6. The method of claim 1, further comprising:
storing, by the processor, the transcript and the follow-up prompt in a knowledge base associated with the user.
7. The method of claim 1, wherein generating the follow-up prompt comprises:
identifying, by the large language model, key topics mentioned in the transcript; and formulating a question to elicit additional details about at least one of the key topics.
8. The method of claim 1, further comprising:
detecting, by the processor, a natural pause in the user response; and
wherein analyzing the transcript and the prompt to determine whether the user response is complete is performed in response to detecting the natural pause.
9. A system comprising:
a processor; and
a memory storing instructions that, when executed by the processor, cause the processor to:
receive a recording of a user response to a prompt;
transcribe the recording to generate a transcript;
analyze, using a lightweight language model, the transcript and the prompt to determine whether the user response is complete;
in response to determining the user response is complete:
retrieve contextual information associated with the user;
generate, using a large language model, a follow-up prompt based on the transcript, the prompt, and the contextual information;
transmit the follow-up prompt to a user device; and
receive a second recording of a user response to the follow-up prompt.
10. The system of claim 9, wherein the contextual information includes historical data from previous recording sessions associated with the user.
11. The system of claim 9, wherein the instructions further cause the processor to:
analyze emotional content of the user response using a machine learning model.
12. The system of claim 11, wherein generating the follow-up prompt further comprises:
utilizing the analyzed emotional content of the user response as input to the large language model to influence the generation of the follow-up prompt.
13. The system of claim 9, wherein the lightweight language model is optimized for low-latency processing of natural language input.
14. The system of claim 9, wherein the instructions further cause the processor to:
store the transcript and the follow-up prompt in a knowledge base associated with the user.
15. The system of claim 9, wherein generating the follow-up prompt comprises:
identifying, by the large language model, key topics mentioned in the transcript; and formulating a question to elicit additional details about at least one of the key topics.
16. The system of claim 9, wherein the instructions further cause the processor to:
detect a natural pause in the user response; and
wherein analyzing the transcript and the prompt to determine whether the user response is complete is performed in response to detecting the natural pause.

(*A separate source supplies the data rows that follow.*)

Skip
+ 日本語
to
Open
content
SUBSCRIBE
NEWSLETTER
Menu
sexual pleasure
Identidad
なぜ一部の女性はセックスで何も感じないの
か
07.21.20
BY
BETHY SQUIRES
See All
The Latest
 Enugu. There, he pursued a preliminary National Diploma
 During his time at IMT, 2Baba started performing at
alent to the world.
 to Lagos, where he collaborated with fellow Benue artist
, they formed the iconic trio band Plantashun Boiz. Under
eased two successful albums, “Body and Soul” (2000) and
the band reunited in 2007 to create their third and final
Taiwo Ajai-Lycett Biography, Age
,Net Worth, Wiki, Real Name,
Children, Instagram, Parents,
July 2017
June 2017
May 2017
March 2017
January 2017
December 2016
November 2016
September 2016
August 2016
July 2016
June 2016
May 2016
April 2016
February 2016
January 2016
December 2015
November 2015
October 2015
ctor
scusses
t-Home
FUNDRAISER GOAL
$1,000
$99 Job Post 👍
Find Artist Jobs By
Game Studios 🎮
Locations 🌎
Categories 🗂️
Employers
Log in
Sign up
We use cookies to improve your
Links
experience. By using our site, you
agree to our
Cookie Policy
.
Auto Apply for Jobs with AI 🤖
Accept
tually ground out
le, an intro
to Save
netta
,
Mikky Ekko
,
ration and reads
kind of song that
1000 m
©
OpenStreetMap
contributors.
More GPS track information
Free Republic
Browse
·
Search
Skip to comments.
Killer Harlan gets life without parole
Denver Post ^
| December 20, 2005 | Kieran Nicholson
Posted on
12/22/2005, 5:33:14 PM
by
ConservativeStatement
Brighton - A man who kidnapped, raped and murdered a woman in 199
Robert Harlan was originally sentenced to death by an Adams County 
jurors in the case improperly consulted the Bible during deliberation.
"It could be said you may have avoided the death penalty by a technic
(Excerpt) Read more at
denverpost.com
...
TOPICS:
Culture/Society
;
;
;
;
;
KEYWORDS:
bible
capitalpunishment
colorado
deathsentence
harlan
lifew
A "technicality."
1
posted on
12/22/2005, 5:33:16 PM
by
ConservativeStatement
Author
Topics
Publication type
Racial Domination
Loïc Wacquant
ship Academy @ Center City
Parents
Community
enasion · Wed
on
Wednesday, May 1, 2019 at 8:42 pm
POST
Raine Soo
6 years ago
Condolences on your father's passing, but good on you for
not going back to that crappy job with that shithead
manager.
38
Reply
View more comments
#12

17. A non-transitory computer-readable medium storing instructions that, when executed by a processor, cause the processor to perform operations comprising:
receiving a recording of a user response to a prompt;
transcribing the recording to generate a transcript;
analyzing, using a lightweight language model, the transcript and the prompt to determine whether the user response is complete;
in response to determining the user response is complete:
retrieving contextual information associated with the user;
generating, using a large language model, a follow-up prompt based on the transcript, the prompt, and the contextual information;
transmitting the follow-up prompt to a user device; and
receiving a second recording of a user response to the follow-up prompt.
18. The non-transitory computer-readable medium of claim 17, wherein the contextual information includes historical data from previous recording sessions associated with the user.
19. The non-transitory computer-readable medium of claim 17, further comprising:
analyzing, by the processor, emotional content of the user response using a machine learning model.
20. The non-transitory computer-readable medium of claim 19, wherein generating the follow-up prompt further comprises:
utilizing, by the processor, the analyzed emotional content of the user response as input to the large language model to influence the generation of the follow-up prompt.